This means generalizability for trials is not primarily a sampling problem—it’s an effect modification problem. The question is not “did we sample representatively?” (we almost certainly didn’t) but rather “do the characteristics on which our sample differs from the target population modify the treatment effect?” If they don’t, the estimate still applies. If they do, it may not.
ILLUSTRATING GENERALIZABILITY
The following examples show how generalizability works in practice—and where it breaks down. In each example, the study sample is drawn from the target population.
Representative sampling makes generalizability easier
The 2011 Nepal Demographic and Health Survey illustrates the clearest path to generalizability (Ministry of Health and Population et al., 2011). DHS researchers used multistage cluster sampling to survey 10,826 households across Nepal, interviewing 12,674 women ages 15–49. The sampling design was explicitly constructed to provide nationally representative estimates: the country was divided into 13 eco-development regions, each stratified by urban and rural areas, with sampling weights calculated to account for the complex design.

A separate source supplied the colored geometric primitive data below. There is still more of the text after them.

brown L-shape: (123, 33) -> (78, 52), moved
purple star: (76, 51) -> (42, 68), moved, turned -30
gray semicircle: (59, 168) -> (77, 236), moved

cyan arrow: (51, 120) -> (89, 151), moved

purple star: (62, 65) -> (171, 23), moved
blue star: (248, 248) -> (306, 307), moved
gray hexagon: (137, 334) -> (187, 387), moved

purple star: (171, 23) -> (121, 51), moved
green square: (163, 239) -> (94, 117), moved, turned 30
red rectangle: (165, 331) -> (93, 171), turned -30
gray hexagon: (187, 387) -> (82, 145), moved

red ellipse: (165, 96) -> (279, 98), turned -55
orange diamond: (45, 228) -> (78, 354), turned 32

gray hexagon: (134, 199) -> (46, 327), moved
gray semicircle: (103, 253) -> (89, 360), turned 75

The target population was clearly defined (women of reproductive age in Nepal), and the study sample was designed to be a representative subset of it. The DHS could estimate that 50% of currently married women were using some method of contraception and that 27% had an unmet need for family planning. Because the sample was drawn from the target population using probability methods, and because weights adjust for known selection probabilities, these estimates generalize—they apply to Nepali women of reproductive age, not just to the women surveyed.
This is the gold standard for descriptive generalizability: design the sample to represent the target, use probability methods, and adjust for selection.

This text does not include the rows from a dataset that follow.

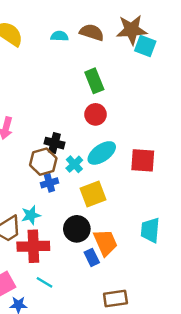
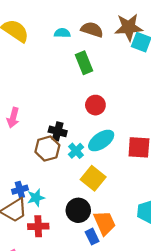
green rectangle: (94, 81) -> (84, 63), moved
blue cross: (49, 183) -> (20, 190), moved
yellow square: (93, 194) -> (93, 178), turned -30
red cross: (33, 246) -> (38, 226), size x0.7

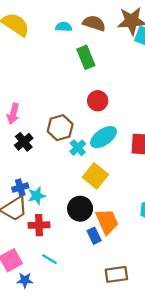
black cross: (58, 131) -> (24, 142), moved, turned 36
brown hexagon: (47, 149) -> (60, 128), moved

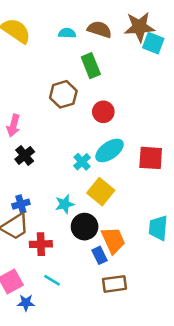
brown hexagon: (60, 128) -> (63, 94), moved
cyan star: (37, 196) -> (65, 204), moved
brown rectangle: (116, 274) -> (115, 284), moved

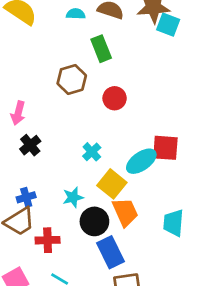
cyan ellipse: (110, 150) -> (141, 161), moved
orange trapezoid: (113, 240) -> (125, 212), moved
blue rectangle: (100, 255) -> (111, 252), size x1.6

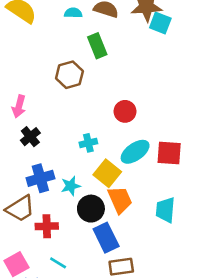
red circle: (115, 98) -> (125, 111), moved
red square: (165, 148) -> (169, 153), moved
cyan cross: (92, 152) -> (88, 143), turned 30
blue cross: (26, 197) -> (40, 178), moved, size x1.5

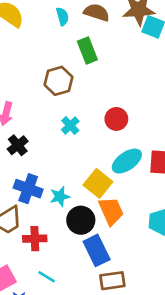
cyan semicircle: (73, 13) -> (62, 16), turned 72
cyan cross: (88, 143) -> (70, 126), moved, turned -30
blue cross: (40, 178) -> (28, 189), turned 36

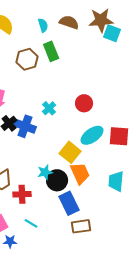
green rectangle: (87, 51) -> (51, 51), moved
brown hexagon: (58, 81) -> (27, 59), moved
blue cross: (28, 189) -> (25, 126), moved
cyan star: (60, 197) -> (45, 172), moved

Generalizability is possible with non-probability samples
But what if you don’t have a probability sample? Many studies rely on convenience samples—patients at a clinic, respondents to an online survey, or participants recruited through social networks. These samples are not designed to represent a target population, but generalizability may still be achievable if you can adjust for the differences.

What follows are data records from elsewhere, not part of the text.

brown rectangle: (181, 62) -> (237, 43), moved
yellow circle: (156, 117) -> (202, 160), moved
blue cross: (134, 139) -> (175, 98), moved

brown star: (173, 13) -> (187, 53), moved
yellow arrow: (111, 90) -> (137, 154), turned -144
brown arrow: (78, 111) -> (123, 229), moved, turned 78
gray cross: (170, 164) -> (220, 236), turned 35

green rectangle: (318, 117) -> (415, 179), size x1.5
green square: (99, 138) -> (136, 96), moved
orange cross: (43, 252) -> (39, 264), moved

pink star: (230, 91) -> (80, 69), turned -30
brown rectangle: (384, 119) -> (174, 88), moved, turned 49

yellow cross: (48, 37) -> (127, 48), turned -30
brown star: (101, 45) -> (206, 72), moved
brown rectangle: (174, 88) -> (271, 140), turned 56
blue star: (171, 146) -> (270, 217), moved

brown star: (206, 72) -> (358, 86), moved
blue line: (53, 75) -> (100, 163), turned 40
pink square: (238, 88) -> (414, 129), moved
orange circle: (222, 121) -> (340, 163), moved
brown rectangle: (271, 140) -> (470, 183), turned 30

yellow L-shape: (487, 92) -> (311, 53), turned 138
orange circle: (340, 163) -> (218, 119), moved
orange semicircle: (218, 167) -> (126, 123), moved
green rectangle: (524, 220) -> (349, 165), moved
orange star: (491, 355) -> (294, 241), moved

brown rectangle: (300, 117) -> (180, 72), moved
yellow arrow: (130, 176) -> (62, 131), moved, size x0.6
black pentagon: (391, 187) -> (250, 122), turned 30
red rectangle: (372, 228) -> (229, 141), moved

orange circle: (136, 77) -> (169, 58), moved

Consider a hypothetical example. Suppose a research team wants to estimate modern contraceptive use among women ages 15–49 in Nepal before the next DHS survey is scheduled. But instead of a costly household survey, they run an online survey promoted through social media and health-related websites. Within weeks, they collect responses from 5,000 women across the country.
The convenience is obvious; so is the problem. Women who respond to an online survey in Nepal are not representative of all Nepali women. They are overwhelmingly urban, younger, more educated, wealthier, and more likely to have smartphone access. The raw estimate of modern contraceptive use from this sample would almost certainly overstate use in the national population.
One approach to address this is multilevel regression with poststratification (MRP)—a method that combines statistical modeling with population data to adjust non-representative samples (Alexander, 2023). The logic works in two steps. First, researchers fit a model that predicts the outcome (contraceptive use) based on respondent characteristics available in both the online survey and a population reference, such as census data or a nationally representative survey. This could include variables such as age group, education level, urban/rural residence, and wealth quintile. This model estimates how contraceptive use varies across these groups, even if some groups are underrepresented in the sample. Second, researchers use population data to determine how common each combination of characteristics is in the target population, then weight the model predictions accordingly. The result is an estimate that reflects the composition of the national population, not the convenience sample.
MRP has been used successfully in highly skewed samples. In a famous example, researchers used survey data from Xbox (the gaming system) users—65% young men—to predict US presidential election outcomes, achieving accuracy comparable to traditional polls after poststratification (Wang et al., 2015). The method doesn’t eliminate all bias, but it can dramatically reduce it when the adjustment variables capture the key differences between sample and population.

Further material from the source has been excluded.